• Available data:
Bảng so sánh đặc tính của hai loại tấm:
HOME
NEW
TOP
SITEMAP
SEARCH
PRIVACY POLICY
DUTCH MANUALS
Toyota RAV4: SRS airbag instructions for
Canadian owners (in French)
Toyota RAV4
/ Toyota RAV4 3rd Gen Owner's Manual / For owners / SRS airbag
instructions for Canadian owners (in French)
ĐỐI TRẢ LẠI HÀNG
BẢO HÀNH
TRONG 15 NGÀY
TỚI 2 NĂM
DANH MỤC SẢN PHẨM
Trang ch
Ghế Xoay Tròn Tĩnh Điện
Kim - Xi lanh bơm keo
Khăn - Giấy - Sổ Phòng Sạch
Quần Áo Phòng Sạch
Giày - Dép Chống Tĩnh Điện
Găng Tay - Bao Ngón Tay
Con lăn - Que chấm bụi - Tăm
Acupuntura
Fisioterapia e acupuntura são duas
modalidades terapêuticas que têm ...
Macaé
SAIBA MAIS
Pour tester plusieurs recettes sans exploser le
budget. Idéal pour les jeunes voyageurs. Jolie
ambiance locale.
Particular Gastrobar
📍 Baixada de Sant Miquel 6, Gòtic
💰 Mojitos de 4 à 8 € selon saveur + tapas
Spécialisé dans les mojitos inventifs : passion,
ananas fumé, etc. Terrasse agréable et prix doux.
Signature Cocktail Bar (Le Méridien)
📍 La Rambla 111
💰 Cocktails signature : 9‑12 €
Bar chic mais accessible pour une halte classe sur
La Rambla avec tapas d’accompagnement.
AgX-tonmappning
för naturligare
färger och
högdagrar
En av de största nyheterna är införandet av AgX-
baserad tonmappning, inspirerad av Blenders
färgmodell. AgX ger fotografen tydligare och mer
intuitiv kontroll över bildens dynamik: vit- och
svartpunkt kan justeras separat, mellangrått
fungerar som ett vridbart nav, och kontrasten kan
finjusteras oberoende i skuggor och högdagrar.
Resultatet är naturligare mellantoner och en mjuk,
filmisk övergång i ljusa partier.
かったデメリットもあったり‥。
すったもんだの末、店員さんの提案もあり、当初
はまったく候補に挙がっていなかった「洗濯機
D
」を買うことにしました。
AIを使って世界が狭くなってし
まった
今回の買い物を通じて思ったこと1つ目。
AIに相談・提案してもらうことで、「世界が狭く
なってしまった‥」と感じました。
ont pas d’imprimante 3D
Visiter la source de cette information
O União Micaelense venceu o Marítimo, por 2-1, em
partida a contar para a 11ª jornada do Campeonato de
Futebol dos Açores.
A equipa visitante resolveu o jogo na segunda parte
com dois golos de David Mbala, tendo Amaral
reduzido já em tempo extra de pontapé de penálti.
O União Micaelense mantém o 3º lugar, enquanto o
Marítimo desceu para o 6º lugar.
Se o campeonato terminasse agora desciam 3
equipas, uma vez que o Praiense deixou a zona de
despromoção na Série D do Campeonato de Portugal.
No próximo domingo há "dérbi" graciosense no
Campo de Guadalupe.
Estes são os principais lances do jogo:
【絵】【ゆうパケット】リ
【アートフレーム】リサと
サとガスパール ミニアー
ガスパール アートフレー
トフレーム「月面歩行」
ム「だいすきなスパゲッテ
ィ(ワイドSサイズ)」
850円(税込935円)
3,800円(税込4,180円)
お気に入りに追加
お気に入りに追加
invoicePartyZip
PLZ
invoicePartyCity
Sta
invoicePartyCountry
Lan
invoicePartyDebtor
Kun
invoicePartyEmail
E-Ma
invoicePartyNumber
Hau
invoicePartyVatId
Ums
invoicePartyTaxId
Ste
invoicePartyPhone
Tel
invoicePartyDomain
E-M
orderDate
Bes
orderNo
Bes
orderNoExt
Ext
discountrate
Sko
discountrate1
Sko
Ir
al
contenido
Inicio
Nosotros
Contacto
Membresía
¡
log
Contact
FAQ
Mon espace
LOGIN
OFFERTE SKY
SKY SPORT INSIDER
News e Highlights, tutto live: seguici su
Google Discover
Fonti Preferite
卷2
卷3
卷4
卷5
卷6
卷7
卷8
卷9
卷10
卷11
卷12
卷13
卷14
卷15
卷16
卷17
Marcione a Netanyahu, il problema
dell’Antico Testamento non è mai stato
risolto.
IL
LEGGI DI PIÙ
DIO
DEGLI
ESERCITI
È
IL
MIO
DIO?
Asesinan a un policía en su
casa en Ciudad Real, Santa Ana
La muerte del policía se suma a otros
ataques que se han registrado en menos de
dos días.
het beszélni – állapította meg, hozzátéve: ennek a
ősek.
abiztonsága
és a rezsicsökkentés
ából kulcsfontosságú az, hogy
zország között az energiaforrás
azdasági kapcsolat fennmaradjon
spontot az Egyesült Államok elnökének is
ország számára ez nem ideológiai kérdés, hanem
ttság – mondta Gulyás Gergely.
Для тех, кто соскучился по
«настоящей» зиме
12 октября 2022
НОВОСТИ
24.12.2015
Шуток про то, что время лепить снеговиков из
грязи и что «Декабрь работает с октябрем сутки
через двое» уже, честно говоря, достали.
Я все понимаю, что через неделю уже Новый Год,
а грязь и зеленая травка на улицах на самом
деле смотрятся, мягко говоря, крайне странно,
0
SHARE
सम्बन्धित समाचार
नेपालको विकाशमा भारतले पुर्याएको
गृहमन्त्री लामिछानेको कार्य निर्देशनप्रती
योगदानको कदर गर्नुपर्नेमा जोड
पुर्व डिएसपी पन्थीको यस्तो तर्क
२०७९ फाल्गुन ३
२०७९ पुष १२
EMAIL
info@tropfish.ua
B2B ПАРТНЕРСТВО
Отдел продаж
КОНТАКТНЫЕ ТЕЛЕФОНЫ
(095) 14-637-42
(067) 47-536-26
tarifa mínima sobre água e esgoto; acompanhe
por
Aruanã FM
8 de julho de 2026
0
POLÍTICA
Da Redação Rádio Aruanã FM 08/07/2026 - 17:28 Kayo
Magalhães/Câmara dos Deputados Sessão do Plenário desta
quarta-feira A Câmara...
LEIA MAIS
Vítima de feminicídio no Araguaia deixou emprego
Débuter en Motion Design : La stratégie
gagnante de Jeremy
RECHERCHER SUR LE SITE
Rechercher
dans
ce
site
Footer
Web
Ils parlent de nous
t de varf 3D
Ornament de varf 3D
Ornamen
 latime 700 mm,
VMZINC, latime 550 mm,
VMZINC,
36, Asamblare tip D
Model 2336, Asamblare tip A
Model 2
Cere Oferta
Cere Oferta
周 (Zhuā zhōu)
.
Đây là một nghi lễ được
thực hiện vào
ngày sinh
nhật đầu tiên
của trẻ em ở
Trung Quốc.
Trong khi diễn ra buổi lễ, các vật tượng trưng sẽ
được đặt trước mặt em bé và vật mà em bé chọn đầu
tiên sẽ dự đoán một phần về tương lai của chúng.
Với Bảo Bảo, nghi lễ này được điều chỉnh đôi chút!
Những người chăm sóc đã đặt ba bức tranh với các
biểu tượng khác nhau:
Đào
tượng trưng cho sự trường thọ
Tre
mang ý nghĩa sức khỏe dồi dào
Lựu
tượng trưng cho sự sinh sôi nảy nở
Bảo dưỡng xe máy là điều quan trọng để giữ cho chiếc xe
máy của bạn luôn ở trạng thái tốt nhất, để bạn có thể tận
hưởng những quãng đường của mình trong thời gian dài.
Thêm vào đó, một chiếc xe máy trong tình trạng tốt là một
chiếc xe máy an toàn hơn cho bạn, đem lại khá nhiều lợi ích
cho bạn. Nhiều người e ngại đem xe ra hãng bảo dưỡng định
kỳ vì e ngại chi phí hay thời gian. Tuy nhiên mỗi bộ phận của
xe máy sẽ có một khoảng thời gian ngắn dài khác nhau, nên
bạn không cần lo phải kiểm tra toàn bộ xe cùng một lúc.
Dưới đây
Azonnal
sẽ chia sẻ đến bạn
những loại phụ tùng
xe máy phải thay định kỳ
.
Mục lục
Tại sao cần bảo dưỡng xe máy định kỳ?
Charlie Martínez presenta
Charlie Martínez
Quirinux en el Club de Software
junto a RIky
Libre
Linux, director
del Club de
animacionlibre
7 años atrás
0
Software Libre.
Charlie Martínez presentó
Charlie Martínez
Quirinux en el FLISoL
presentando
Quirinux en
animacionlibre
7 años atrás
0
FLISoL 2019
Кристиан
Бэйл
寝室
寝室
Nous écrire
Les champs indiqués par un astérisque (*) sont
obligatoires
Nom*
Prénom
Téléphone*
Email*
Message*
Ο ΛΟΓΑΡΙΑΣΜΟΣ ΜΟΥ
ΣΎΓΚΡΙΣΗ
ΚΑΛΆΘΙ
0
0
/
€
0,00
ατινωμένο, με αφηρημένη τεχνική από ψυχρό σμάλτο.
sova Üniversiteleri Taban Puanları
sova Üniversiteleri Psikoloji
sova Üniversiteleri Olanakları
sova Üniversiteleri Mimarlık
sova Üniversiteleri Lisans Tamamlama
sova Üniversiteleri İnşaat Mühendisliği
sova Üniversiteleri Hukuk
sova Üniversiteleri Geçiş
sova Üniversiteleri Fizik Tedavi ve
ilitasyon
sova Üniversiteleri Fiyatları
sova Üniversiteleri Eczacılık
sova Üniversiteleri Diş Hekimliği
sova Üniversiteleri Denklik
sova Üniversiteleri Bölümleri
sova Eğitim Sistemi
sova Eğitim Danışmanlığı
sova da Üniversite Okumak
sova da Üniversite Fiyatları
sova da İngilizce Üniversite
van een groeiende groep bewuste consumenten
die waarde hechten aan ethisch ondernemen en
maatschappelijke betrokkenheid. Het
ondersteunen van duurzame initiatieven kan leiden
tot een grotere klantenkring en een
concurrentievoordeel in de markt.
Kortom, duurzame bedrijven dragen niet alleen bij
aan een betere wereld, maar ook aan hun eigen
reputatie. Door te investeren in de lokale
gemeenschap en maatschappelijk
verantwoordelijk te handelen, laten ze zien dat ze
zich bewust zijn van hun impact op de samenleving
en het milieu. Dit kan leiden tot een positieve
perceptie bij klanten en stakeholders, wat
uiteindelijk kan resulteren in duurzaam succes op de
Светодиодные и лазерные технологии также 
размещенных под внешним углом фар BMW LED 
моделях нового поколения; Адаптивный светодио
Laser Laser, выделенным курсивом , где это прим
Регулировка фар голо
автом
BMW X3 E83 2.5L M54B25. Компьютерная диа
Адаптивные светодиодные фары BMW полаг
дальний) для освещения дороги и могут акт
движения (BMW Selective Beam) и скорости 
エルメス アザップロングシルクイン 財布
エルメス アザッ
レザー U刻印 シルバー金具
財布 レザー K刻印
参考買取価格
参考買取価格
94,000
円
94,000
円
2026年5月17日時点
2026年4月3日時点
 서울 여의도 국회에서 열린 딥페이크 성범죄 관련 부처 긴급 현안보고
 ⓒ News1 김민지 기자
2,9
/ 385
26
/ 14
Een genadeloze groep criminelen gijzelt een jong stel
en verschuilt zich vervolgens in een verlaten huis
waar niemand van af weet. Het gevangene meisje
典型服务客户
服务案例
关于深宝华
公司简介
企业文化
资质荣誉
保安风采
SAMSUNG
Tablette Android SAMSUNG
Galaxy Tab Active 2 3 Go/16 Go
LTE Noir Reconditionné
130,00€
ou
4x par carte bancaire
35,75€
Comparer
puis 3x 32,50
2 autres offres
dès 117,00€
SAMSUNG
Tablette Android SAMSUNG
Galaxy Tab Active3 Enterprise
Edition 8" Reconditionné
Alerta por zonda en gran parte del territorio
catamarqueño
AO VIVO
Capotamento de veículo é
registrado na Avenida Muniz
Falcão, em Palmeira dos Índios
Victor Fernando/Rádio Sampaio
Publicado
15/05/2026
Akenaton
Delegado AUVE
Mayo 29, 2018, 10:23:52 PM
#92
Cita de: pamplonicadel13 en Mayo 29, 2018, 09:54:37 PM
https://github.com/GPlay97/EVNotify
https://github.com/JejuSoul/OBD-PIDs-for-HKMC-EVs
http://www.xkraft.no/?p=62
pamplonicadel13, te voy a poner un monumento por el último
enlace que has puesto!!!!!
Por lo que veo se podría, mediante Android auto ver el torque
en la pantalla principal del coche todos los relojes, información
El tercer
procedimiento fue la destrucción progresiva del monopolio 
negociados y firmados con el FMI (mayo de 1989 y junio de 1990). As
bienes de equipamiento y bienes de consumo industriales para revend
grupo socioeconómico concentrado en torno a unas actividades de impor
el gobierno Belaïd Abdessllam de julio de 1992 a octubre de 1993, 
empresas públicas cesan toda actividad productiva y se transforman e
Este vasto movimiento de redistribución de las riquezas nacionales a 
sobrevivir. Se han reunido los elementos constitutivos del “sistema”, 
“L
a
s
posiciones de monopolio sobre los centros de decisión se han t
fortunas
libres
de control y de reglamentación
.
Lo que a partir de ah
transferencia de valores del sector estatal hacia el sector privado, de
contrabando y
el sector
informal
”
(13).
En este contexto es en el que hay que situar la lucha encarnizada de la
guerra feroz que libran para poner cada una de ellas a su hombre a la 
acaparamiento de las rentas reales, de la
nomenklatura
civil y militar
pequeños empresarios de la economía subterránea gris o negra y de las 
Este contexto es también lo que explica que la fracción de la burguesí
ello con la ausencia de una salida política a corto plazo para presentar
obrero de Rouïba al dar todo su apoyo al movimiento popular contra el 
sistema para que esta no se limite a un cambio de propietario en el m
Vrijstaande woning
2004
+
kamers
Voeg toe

• Task statement:
Copy the entries above exactly, but only from the line holding "grupo socioeconómico concentrado" through the line holding "obrero de Rouïba", both included.

• Task answer:
grupo socioeconómico concentrado en torno a unas actividades de impor
el gobierno Belaïd Abdessllam de julio de 1992 a octubre de 1993, 
empresas públicas cesan toda actividad productiva y se transforman e
Este vasto movimiento de redistribución de las riquezas nacionales a 
sobrevivir. Se han reunido los elementos constitutivos del “sistema”, 
“L
a
s
posiciones de monopolio sobre los centros de decisión se han t
fortunas
libres
de control y de reglamentación
.
Lo que a partir de ah
transferencia de valores del sector estatal hacia el sector privado, de
contrabando y
el sector
informal
”
(13).
En este contexto es en el que hay que situar la lucha encarnizada de la
guerra feroz que libran para poner cada una de ellas a su hombre a la 
acaparamiento de las rentas reales, de la
nomenklatura
civil y militar
pequeños empresarios de la economía subterránea gris o negra y de las 
Este contexto es también lo que explica que la fracción de la burguesí
ello con la ausencia de una salida política a corto plazo para presentar
obrero de Rouïba al dar todo su apoyo al movimiento popular contra el 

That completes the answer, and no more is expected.